Electric fish possess the remarkable ability to produce powerful electrical discharges through the manipulation of ion fluxes across ion-selective membranes within their bodies.5 Mimicking the bioelectric phenomena taking place in the electric organ of electric fish is a promising route to develop artificial electric organs.6,7 The mechanism underlying the production of electric power in electric fish resembles, under many aspects, the reverse electrodialysis (RED) process. In RED, an alternating stack of cation exchange membranes (CEM) and anion exchange membranes (AEM) separates alternating ion-poor and ion-rich solutions, as shown in Fig. 1A. This arrangement favors the displacement of positive charges toward one side and negative charges toward the opposite side of the system, leading to a net flux of charges and additive transmembrane potentials. A pair of electrodes is used to harness this ionic current.8–10
Membranes play a central role in RED as the energy conversion efficiency is linked to their ion- selectivity and permeability. Furthermore, the composition of the ion-rich and ion-poor solutions is critical and must be optimized to achieve the best tradeoff between electrical resistance (which limits current) and gradient of ions (which limits potential).11–14
Mayer's group at Adolphe Merkle Institute (Fribourg, Switzerland) has pioneered the realization of soft, hydrogel-based bioinspired power units6,7 and has developed RED systems capable of generating electric power from exhaled carbon dioxide (CO2), which is a metabolic byproduct.15 The applicability of these devices in the human body is limited because hydrogel power sources undergo degradation under physiological conditions and are difficult to recharge in vivo, while capturing CO2 from human breath requires the use of potentially harmful carbon-capturing agents such as ethanolamine.15
In this work, we evaluate the use of Nafion (Fig. 1B) as a proton exchange membrane (PEM) for the construction of artificial electric organs that convert the pH gradient of gastric solutions (Fig. 1C) into electric power. The pH gradient between gastric juices (pH ≈ 1.5)16 and gastric mucous (pH ≈ 7.5)17 is ideal for the development of an implantable electric organ because it is rather steep (i.e., six orders of magnitude in proton concentration), is continuously maintained by the metabolism, and is readily accessible.

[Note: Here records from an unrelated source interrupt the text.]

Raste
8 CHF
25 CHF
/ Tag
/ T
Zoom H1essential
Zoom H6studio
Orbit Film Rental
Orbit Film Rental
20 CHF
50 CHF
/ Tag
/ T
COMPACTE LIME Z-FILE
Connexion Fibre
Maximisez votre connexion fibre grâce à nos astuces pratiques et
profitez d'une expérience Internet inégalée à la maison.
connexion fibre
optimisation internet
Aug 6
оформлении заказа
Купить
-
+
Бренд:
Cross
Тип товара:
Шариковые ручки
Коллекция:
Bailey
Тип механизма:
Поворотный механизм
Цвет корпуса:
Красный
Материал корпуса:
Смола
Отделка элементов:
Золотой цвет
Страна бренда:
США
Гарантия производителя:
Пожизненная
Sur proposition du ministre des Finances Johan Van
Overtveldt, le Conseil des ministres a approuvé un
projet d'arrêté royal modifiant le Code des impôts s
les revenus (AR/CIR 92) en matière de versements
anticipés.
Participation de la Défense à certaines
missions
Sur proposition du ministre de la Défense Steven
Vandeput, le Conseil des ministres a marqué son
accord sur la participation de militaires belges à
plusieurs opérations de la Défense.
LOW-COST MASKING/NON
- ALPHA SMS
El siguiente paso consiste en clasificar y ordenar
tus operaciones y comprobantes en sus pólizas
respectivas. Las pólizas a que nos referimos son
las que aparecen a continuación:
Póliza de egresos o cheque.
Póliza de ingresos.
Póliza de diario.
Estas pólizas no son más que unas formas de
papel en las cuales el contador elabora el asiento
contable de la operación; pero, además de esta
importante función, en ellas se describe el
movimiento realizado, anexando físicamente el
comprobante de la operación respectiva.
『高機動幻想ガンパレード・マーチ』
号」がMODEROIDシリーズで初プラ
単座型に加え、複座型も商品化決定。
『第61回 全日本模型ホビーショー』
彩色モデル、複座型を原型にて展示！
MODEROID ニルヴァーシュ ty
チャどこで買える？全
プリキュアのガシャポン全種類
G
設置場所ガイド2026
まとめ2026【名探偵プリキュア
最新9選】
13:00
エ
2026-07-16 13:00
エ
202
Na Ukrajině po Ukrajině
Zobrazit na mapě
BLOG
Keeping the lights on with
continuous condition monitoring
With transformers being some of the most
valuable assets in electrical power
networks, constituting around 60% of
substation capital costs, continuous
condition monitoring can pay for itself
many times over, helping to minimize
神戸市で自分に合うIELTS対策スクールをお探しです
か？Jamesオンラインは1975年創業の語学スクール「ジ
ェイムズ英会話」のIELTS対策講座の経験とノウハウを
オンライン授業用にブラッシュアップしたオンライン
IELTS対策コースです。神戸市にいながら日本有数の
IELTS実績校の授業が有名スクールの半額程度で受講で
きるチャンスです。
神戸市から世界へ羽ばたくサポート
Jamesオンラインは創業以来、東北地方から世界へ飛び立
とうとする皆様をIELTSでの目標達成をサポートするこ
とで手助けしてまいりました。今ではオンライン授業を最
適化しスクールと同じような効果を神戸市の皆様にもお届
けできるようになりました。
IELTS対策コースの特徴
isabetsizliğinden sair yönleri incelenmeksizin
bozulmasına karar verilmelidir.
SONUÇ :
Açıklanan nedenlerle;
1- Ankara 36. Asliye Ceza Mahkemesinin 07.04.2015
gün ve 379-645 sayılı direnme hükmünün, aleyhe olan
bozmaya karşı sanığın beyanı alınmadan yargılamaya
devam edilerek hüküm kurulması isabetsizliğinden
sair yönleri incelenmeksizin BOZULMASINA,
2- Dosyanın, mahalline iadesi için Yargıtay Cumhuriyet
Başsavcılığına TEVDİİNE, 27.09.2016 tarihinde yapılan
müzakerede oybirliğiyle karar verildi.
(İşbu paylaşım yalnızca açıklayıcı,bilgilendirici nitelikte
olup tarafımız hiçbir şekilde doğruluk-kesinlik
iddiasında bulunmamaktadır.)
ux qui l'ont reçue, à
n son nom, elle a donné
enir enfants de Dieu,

Nafion,18 a sulfonated fluoropolymer, displays good proton exchange performance, and is widely applied in fuel cells for application in gas and liquid phases. The proton exchange properties of Nafion derive from its structure, which comprises a fluorinated backbone conferring hydrophobic properties, mechanical support and chemical stability, and sulfonated groups enabling selective cation exchange (Fig. 1B).19–22 Moreover, Nafion exhibits exceptional thermal and chemical stability, withstanding temperatures well beyond the internal human body temperature (up to 150 °C or higher)23 and remaining stable even in highly acidic conditions (10 M nitric acid for hours24 and 1 M HCl for months).18 These properties make it a compelling candidate for applications involving prolonged contact with the gastric juice-mimicking solution. One potential issue that could affect the performance of Nafion membranes is fouling. It is known that these membranes, when used in microbial fuel cell applications, can be passivated by a thin layer of bacteria after approximately six months of use.25
Despite recent environmental and biosafety guidelines discouraging the use of fluoropolymers in favor of more biodegradable and environmentally friendly alternatives,26–29 however, we focused on Nafion because it still represents the golden standard in PEM. The success of Nafion, especially in fuel cell applications, is justified by its excellent proton conductivity.30
First, we discuss the use of gastric juices and gastric mucous as ion-rich and ion-poor solutions for power generation in a Nafion-based RED setup. Subsequently, we provide a detailed characterization of the ion exchange performance of two different commercial Nafion membranes: Xion PEM-Nafion-1100 (5 μm thick), and Nafion® 115 perfluorinated membrane (127 μm thick). In particular, we (i) quantify the perm-selectivity of these membranes for various hydrated cations relative to that of the hydronium ion, (ii) correlate these results to the structure of the membranes and the hydrodynamic properties of the cations, and (iii) use the measured perm-selectivities to explain the potential generated by gastric juices and gastric mucous mimics across Nafion membranes.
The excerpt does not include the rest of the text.